*** Opening Listed records ***
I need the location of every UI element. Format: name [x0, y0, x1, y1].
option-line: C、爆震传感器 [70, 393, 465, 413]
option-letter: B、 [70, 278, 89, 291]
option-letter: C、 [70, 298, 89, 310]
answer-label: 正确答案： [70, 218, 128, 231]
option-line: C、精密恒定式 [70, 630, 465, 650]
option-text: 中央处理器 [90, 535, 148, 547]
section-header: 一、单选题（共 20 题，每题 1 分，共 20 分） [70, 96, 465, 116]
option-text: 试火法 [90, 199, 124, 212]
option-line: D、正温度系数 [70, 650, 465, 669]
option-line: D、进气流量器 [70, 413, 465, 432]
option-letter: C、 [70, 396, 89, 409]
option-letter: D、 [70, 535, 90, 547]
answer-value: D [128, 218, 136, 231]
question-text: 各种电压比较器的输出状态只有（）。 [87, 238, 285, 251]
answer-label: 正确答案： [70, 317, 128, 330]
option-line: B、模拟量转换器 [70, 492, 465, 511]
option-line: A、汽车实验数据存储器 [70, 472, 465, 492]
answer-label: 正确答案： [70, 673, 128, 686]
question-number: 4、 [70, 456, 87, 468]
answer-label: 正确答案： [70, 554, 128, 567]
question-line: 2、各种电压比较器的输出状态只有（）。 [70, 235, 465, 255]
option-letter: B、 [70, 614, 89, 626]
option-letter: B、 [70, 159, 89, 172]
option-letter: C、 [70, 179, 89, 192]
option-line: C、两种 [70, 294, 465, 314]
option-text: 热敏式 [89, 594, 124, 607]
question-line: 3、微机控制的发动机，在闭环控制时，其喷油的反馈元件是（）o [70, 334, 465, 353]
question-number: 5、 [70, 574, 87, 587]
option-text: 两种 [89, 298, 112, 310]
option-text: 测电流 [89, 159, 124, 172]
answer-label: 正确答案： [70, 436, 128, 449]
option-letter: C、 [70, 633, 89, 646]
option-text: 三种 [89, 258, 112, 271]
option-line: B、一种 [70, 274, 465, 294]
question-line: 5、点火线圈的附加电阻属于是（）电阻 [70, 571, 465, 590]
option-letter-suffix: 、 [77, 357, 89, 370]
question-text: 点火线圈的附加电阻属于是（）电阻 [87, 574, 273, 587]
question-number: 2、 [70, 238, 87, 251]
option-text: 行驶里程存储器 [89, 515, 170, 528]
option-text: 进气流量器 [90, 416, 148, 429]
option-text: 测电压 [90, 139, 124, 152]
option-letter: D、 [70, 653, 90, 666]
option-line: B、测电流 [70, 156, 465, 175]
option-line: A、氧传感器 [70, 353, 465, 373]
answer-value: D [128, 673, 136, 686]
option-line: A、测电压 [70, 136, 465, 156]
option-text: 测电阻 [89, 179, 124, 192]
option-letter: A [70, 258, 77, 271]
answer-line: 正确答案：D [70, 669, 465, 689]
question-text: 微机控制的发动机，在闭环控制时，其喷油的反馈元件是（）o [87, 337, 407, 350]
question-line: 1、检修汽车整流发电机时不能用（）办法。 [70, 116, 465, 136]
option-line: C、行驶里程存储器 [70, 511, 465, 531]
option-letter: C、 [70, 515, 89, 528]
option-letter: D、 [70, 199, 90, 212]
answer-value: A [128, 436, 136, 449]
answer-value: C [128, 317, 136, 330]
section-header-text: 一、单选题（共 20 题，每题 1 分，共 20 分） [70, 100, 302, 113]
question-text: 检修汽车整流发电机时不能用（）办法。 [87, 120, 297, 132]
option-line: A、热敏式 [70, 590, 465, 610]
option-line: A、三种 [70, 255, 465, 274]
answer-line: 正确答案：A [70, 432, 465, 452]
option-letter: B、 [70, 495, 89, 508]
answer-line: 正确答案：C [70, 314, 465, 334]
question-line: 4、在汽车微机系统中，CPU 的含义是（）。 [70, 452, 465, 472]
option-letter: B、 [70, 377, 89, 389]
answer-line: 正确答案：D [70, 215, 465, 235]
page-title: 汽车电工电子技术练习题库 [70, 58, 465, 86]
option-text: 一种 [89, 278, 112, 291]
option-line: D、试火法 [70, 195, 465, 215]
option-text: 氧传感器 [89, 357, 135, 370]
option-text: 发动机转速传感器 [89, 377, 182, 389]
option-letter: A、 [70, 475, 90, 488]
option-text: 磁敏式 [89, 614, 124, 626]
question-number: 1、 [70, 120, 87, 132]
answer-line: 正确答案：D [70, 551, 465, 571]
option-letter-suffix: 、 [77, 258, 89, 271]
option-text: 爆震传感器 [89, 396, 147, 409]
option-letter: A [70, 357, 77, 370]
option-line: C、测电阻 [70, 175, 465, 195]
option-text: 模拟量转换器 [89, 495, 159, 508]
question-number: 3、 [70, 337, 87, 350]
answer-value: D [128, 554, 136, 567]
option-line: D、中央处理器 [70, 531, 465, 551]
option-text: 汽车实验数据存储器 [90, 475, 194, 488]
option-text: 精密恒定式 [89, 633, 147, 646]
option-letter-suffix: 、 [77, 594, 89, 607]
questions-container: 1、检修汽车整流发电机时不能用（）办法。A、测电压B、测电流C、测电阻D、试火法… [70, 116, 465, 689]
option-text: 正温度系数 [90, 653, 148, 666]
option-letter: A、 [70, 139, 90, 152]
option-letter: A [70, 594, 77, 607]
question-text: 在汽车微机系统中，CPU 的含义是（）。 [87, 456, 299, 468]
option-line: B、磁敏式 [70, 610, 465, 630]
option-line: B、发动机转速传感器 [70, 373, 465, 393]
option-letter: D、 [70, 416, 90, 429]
*** Closing Listed records ***
About this task: Each entry must be set down exactly as it appears.

Written response:
I need the location of every UI element. Format: name [x0, y0, x1, y1].
option-line: C、爆震传感器 [70, 393, 465, 413]
option-letter: B、 [70, 278, 89, 291]
option-letter: C、 [70, 298, 89, 310]
answer-label: 正确答案： [70, 218, 128, 231]
option-line: C、精密恒定式 [70, 630, 465, 650]
option-text: 中央处理器 [90, 535, 148, 547]
section-header: 一、单选题（共 20 题，每题 1 分，共 20 分） [70, 96, 465, 116]
option-text: 试火法 [90, 199, 124, 212]
option-line: D、正温度系数 [70, 650, 465, 669]
option-line: D、进气流量器 [70, 413, 465, 432]
option-letter: C、 [70, 396, 89, 409]
option-letter: D、 [70, 535, 90, 547]
answer-value: D [128, 218, 136, 231]
question-text: 各种电压比较器的输出状态只有（）。 [87, 238, 285, 251]
answer-label: 正确答案： [70, 317, 128, 330]
option-line: B、模拟量转换器 [70, 492, 465, 511]
option-line: A、汽车实验数据存储器 [70, 472, 465, 492]
answer-label: 正确答案： [70, 673, 128, 686]
question-number: 4、 [70, 456, 87, 468]
answer-label: 正确答案： [70, 554, 128, 567]
question-line: 2、各种电压比较器的输出状态只有（）。 [70, 235, 465, 255]
option-letter: B、 [70, 614, 89, 626]
option-letter: B、 [70, 159, 89, 172]
option-letter: C、 [70, 179, 89, 192]
option-line: C、两种 [70, 294, 465, 314]
option-text: 热敏式 [89, 594, 124, 607]
question-line: 3、微机控制的发动机，在闭环控制时，其喷油的反馈元件是（）o [70, 334, 465, 353]
question-number: 5、 [70, 574, 87, 587]
option-text: 两种 [89, 298, 112, 310]
option-text: 测电流 [89, 159, 124, 172]
answer-label: 正确答案： [70, 436, 128, 449]
option-letter: C、 [70, 633, 89, 646]
option-text: 三种 [89, 258, 112, 271]
option-line: B、一种 [70, 274, 465, 294]
question-line: 5、点火线圈的附加电阻属于是（）电阻 [70, 571, 465, 590]
option-letter-suffix: 、 [77, 357, 89, 370]
question-text: 点火线圈的附加电阻属于是（）电阻 [87, 574, 273, 587]
question-number: 2、 [70, 238, 87, 251]
option-text: 行驶里程存储器 [89, 515, 170, 528]
option-text: 进气流量器 [90, 416, 148, 429]
option-text: 测电压 [90, 139, 124, 152]
option-letter: D、 [70, 653, 90, 666]
option-line: B、测电流 [70, 156, 465, 175]
option-line: A、氧传感器 [70, 353, 465, 373]
answer-value: D [128, 673, 136, 686]
option-line: A、测电压 [70, 136, 465, 156]
option-text: 测电阻 [89, 179, 124, 192]
option-letter: A [70, 258, 77, 271]
answer-line: 正确答案：D [70, 669, 465, 689]
question-text: 微机控制的发动机，在闭环控制时，其喷油的反馈元件是（）o [87, 337, 407, 350]
question-line: 1、检修汽车整流发电机时不能用（）办法。 [70, 116, 465, 136]
option-line: C、行驶里程存储器 [70, 511, 465, 531]
option-letter: C、 [70, 515, 89, 528]
option-letter: D、 [70, 199, 90, 212]
answer-value: A [128, 436, 136, 449]
answer-value: C [128, 317, 136, 330]
section-header-text: 一、单选题（共 20 题，每题 1 分，共 20 分） [70, 100, 302, 113]
question-text: 检修汽车整流发电机时不能用（）办法。 [87, 120, 297, 132]
option-line: A、热敏式 [70, 590, 465, 610]
option-line: A、三种 [70, 255, 465, 274]
answer-line: 正确答案：A [70, 432, 465, 452]
option-letter: B、 [70, 495, 89, 508]
answer-line: 正确答案：C [70, 314, 465, 334]
question-line: 4、在汽车微机系统中，CPU 的含义是（）。 [70, 452, 465, 472]
option-letter: B、 [70, 377, 89, 389]
answer-line: 正确答案：D [70, 215, 465, 235]
page-title: 汽车电工电子技术练习题库 [70, 58, 465, 86]
option-text: 一种 [89, 278, 112, 291]
option-line: D、试火法 [70, 195, 465, 215]
option-text: 氧传感器 [89, 357, 135, 370]
option-text: 发动机转速传感器 [89, 377, 182, 389]
option-letter: A、 [70, 475, 90, 488]
option-text: 磁敏式 [89, 614, 124, 626]
question-number: 1、 [70, 120, 87, 132]
answer-line: 正确答案：D [70, 551, 465, 571]
option-letter-suffix: 、 [77, 258, 89, 271]
option-text: 爆震传感器 [89, 396, 147, 409]
option-letter: A [70, 357, 77, 370]
option-line: C、测电阻 [70, 175, 465, 195]
option-text: 模拟量转换器 [89, 495, 159, 508]
question-number: 3、 [70, 337, 87, 350]
answer-value: D [128, 554, 136, 567]
option-line: D、中央处理器 [70, 531, 465, 551]
option-text: 汽车实验数据存储器 [90, 475, 194, 488]
option-text: 精密恒定式 [89, 633, 147, 646]
option-letter-suffix: 、 [77, 594, 89, 607]
questions-container: 1、检修汽车整流发电机时不能用（）办法。A、测电压B、测电流C、测电阻D、试火法… [70, 116, 465, 689]
option-text: 正温度系数 [90, 653, 148, 666]
option-letter: A、 [70, 139, 90, 152]
option-letter: A [70, 594, 77, 607]
question-text: 在汽车微机系统中，CPU 的含义是（）。 [87, 456, 299, 468]
option-line: B、磁敏式 [70, 610, 465, 630]
option-line: B、发动机转速传感器 [70, 373, 465, 393]
option-letter: D、 [70, 416, 90, 429]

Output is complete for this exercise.